→ Source information:
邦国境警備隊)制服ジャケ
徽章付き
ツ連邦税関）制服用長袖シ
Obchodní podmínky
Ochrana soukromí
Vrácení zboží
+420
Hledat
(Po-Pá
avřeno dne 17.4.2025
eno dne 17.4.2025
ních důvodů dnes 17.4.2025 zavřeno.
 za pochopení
...
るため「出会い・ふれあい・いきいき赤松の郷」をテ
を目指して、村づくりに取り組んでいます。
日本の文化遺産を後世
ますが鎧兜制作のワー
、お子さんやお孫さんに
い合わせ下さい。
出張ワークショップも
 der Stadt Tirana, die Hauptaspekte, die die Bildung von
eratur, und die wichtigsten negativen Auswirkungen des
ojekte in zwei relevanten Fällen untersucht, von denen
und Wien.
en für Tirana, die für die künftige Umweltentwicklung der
--
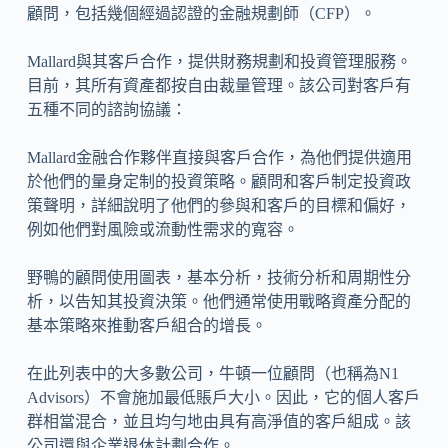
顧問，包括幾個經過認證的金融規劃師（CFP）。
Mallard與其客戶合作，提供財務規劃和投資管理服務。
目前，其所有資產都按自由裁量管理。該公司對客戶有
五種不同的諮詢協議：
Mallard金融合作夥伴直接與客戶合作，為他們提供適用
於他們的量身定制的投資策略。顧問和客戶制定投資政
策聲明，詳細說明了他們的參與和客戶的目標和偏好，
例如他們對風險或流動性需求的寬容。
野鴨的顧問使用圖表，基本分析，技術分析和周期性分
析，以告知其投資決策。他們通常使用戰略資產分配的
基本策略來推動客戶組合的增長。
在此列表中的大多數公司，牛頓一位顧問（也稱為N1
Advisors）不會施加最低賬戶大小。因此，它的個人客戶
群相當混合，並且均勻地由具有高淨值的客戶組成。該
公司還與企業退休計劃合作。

→ Task item: Everything from the line containing "例如他們對風險或流動性需求的寬容。" through the line containing "公司還與企業退休計劃合作。" in the material above should be retyped exactly, both ends included, and nothing more.

→ Answer box:
例如他們對風險或流動性需求的寬容。
野鴨的顧問使用圖表，基本分析，技術分析和周期性分
析，以告知其投資決策。他們通常使用戰略資產分配的
基本策略來推動客戶組合的增長。
在此列表中的大多數公司，牛頓一位顧問（也稱為N1
Advisors）不會施加最低賬戶大小。因此，它的個人客戶
群相當混合，並且均勻地由具有高淨值的客戶組成。該
公司還與企業退休計劃合作。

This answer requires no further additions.